The New Mexico Public Education Department cited Tucumcari Public Schools for "major compliance issues" based on an audit of school state funding and enrollment reports.
Other state school districts cited for major compliance issues are Dulce, Santa Fe and Cimarron.
"In addition to minor compliance issues, these districts also may have misidentified special education students, did not follow federal law on the transition of young children from Part C Early Intervention into IDEA (Individuals with Disabilities Education Act) Part B special education preschool services, showed unusually high rates of ancillary services provided or failed to provide services to children despite receiving dollars for these services from the state," an education department press release states.
Tucumcari Schools Superintendent Aaron McKinney said the state's audit findings were not as dire as the education department's press release may have conveyed.
"The secretary of education called me yesterday personally and talked to me. She said it's not going to be anything real big. They're going to come down and help us get back in compliance, go through all of it to make sure ... we're where we need to be," McKinney said.
McKinney said the findings apply to student records filed two and three years ago.
"All of our numbers from this year were right," McKinney said. "The new governor wants to see where the moneys are in the state right now. If we're not compliant with something, we're more than happy to get that way."
Tucumcari Special Education Director Teresa Stephenson said she was concerned about the press release's mention of special education program funding. She said she is trying to find out what the exact problem is.
"I put a call in this morning to ask that we need guidance right now. We just had our child find a couple of weeks ago. We screened about 50 students that are possible for more screening or evaluations to go into our preschool and we want to know what we're doing wrong so we can correct it if there is something we're doing wrong, or just know a little more before we evaluate all these students and place them. We want to make sure we're going to place them right. We don't quite know yet what it is we're out of compliance with," Stephenson said.
Stephenson said the school district has around 200 special education students.
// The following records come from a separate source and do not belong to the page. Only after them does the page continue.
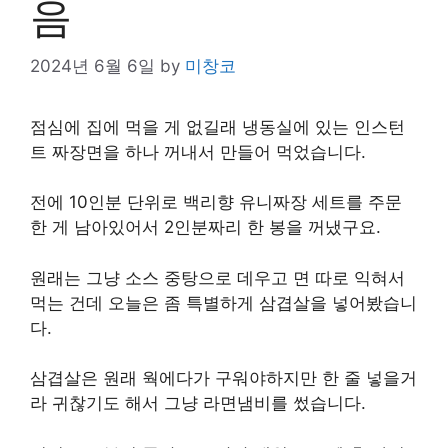
음
2024년 6월 6일
by
미창코
점심에 집에 먹을 게 없길래 냉동실에 있는 인스턴
트 짜장면을 하나 꺼내서 만들어 먹었습니다.
전에 10인분 단위로 백리향 유니짜장 세트를 주문
한 게 남아있어서 2인분짜리 한 봉을 꺼냈구요.
원래는 그냥 소스 중탕으로 데우고 면 따로 익혀서
먹는 건데 오늘은 좀 특별하게 삼겹살을 넣어봤습니
다.
삼겹살은 원래 웍에다가 구워야하지만 한 줄 넣을거
라 귀찮기도 해서 그냥 라면냄비를 썼습니다.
She said each student is evaluated on an individual basis to determine what special educational needs he or she may have.
"I know that with all the students we have, there has been some kind of testing done and the committee — because it's not one person that decides — the IEP (Individual Education Plan) committee decides if they need services or if they don't need services based on the evaluation," Stephenson said.
Stephenson said these committees are made up of as few as four or as many as 10 people, depending on which evaluation agencies, like Head Start or Birth to Three, have a hand in deciding what developmental issues a child may have and which adjustments should be made to ensure the child receives a quality education.
Attempts to contact Public Education Department officials have not been successful Thursday.